Hauptmann Moshe kommt und geht … Am dritten Tag öffnet er die Tür des Rattenlochs und zeigt auf den Gang: »Sie sind frei, Herr Doktor. Sie können nach Hause gehen und Ihren Alltag wiederaufnehmen, sofern das jetzt noch möglich ist …«
Ich greife nach meiner Jacke und stolpere durch einen Gang, auf dem Offiziere mit hochgekrempelten Hemdsärmeln und gelockerter Krawatte mich wortlos mustern. Sie sehen aus wie ein Rudel Wölfe, dem die sicher geglaubte Beute entwischt. Ein sichtlich erregter Schalterbeamter händigt mir meine Uhr, meinen Schlüsselbund und meine Brieftasche aus, lässt mich den Empfang quittieren und knallt die Luke zwischen uns zu. Jemand bringt mich zum Ausgang. Das Tageslicht blendet mich, als ich vor die Tür trete. Es ist schönes Wetter. Eine riesige Sonne leuchtet über der Stadt. Der Verkehrslärm holt mich in die Welt der Lebenden zurück. Ich bleibe eine Weile oben auf dem Absatz stehen und betrachte das übliche Verkehrschaos, aus dem hier und da der Ton einer Hupe erklingt. Es sind nicht viele Menschen unterwegs. Das Viertel wirkt ungepflegt. Die Bäume am Rand der Straße wirken nicht gerade fröhlich, und die Tagediebe ringsum blicken so trist wie ihre Schatten.
Vor der untersten Stufe steht eine dicke Limousine mit laufendem Motor. Am Steuer sitzt Naveed Ronnen. Er steigt aus und wartet, den Ellenbogen auf der Wagentüre, bis ich bei ihm bin. Ich begreife sofort, dass er nicht ganz unbeteiligt an meiner Freilassung ist.
Er runzelt die Stirn, als ich vor ihm stehe, wegen meines geschwollenen Auges.

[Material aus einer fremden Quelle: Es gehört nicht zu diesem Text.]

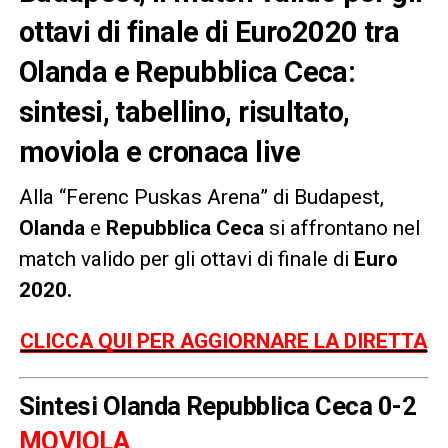
ottavi di finale di Euro2020 tra
Olanda e Repubblica Ceca:
sintesi, tabellino, risultato,
moviola e cronaca live
Alla “Ferenc Puskas Arena” di Budapest,
Olanda
e
Repubblica Ceca
si affrontano nel
match valido per gli ottavi di finale di
Euro
2020.
CLICCA QUI PER AGGIORNARE LA DIRETTA
Sintesi Olanda Repubblica Ceca 0-2
MOVIOLA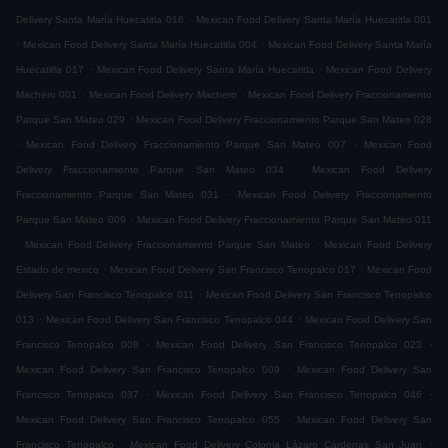
.
Delivery Santa María Huecatitla 016
Mexican Food Delivery Santa María Huecatitla 001
.
.
Mexican Food Delivery Santa María Huecatitla 004
Mexican Food Delivery Santa María
.
.
Huecatitla 017
Mexican Food Delivery Santa María Huecatitla
Mexican Food Delivery
.
.
Machero 001
Mexican Food Delivery Machero
Mexican Food Delivery Fraccionamiento
.
Parque San Mateo 029
Mexican Food Delivery Fraccionamiento Parque San Mateo 028
.
.
Mexican Food Delivery Fraccionamiento Parque San Mateo 007
Mexican Food
.
Delivery Fraccionamiento Parque San Mateo 034
Mexican Food Delivery
.
Fraccionamiento Parque San Mateo 031
Mexican Food Delivery Fraccionamiento
.
Parque San Mateo 009
Mexican Food Delivery Fraccionamiento Parque San Mateo 011
.
.
Mexican Food Delivery Fraccionamiento Parque San Mateo
Mexican Food Delivery
.
.
Estado de mexico
Mexican Food Delivery San Francisco Tenopalco 017
Mexican Food
.
Delivery San Francisco Tenopalco 011
Mexican Food Delivery San Francisco Tenopalco
.
.
013
Mexican Food Delivery San Francisco Tenopalco 044
Mexican Food Delivery San
.
.
Francisco Tenopalco 008
Mexican Food Delivery San Francisco Tenopalco 023
.
Mexican Food Delivery San Francisco Tenopalco 009
Mexican Food Delivery San
.
.
Francisco Tenopalco 037
Mexican Food Delivery San Francisco Tenopalco 046
.
Mexican Food Delivery San Francisco Tenopalco 055
Mexican Food Delivery San
.
.
Francisco Tenopalco
Mexican Food Delivery Colonia Lázaro Cárdenas San Juan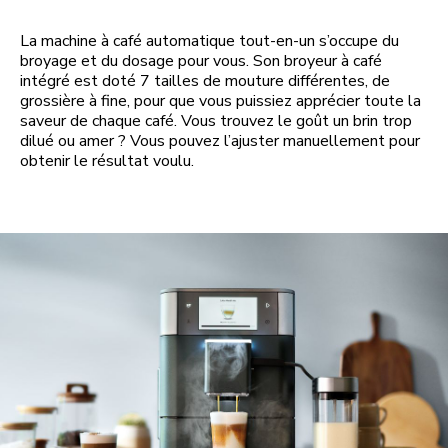
La machine à café automatique tout-en-un s’occupe du
broyage et du dosage pour vous. Son broyeur à café
intégré est doté 7 tailles de mouture différentes, de
grossière à fine, pour que vous puissiez apprécier toute la
saveur de chaque café. Vous trouvez le goût un brin trop
dilué ou amer ? Vous pouvez l’ajuster manuellement pour
obtenir le résultat voulu.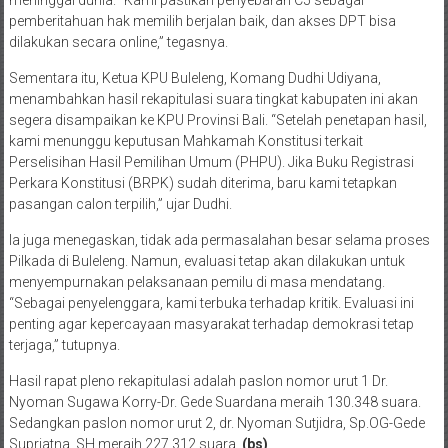
pemberitahuan hak memilih berjalan baik, dan akses DPT bisa
dilakukan secara online,” tegasnya.
Sementara itu, Ketua KPU Buleleng, Komang Dudhi Udiyana,
menambahkan hasil rekapitulasi suara tingkat kabupaten ini akan
segera disampaikan ke KPU Provinsi Bali. “Setelah penetapan hasil,
kami menunggu keputusan Mahkamah Konstitusi terkait
Perselisihan Hasil Pemilihan Umum (PHPU). Jika Buku Registrasi
Perkara Konstitusi (BRPK) sudah diterima, baru kami tetapkan
pasangan calon terpilih,” ujar Dudhi.
Ia juga menegaskan, tidak ada permasalahan besar selama proses
Pilkada di Buleleng. Namun, evaluasi tetap akan dilakukan untuk
menyempurnakan pelaksanaan pemilu di masa mendatang.
“Sebagai penyelenggara, kami terbuka terhadap kritik. Evaluasi ini
penting agar kepercayaan masyarakat terhadap demokrasi tetap
terjaga,” tutupnya.
Hasil rapat pleno rekapitulasi adalah paslon nomor urut 1 Dr.
Nyoman Sugawa Korry-Dr. Gede Suardana meraih 130.348 suara.
Sedangkan paslon nomor urut 2, dr. Nyoman Sutjidra, Sp.OG-Gede
Supriatna, SH meraih 227.312 suara.
(bs)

»Haben sie dich geschlagen ?«
»Ich bin gestürzt .«
Das überzeugt ihn nicht.
»So war es wirklich«, sage ich ihm.
Er belässt es dabei.
»Soll ich dich nach Hause bringen ?«
»Weiß nicht .«
»Du bist in einem jämmerlichen Zustand. Du musst unter die Dusche, dich umziehen, und du brauchst was zu essen .«
»Haben die Fundamentalisten die Kassette geschickt ?«
»Welche Kassette?«
»Die vom Attentat. Weiß man inzwischen, wer der Selbstmordattentäter war ?«
»Amin …«
Ich weiche aus, um seiner Hand zu entkommen. Ich ertrage es nicht mehr, wenn mich jemand berührt. Nicht einmal, um mich zu trösten.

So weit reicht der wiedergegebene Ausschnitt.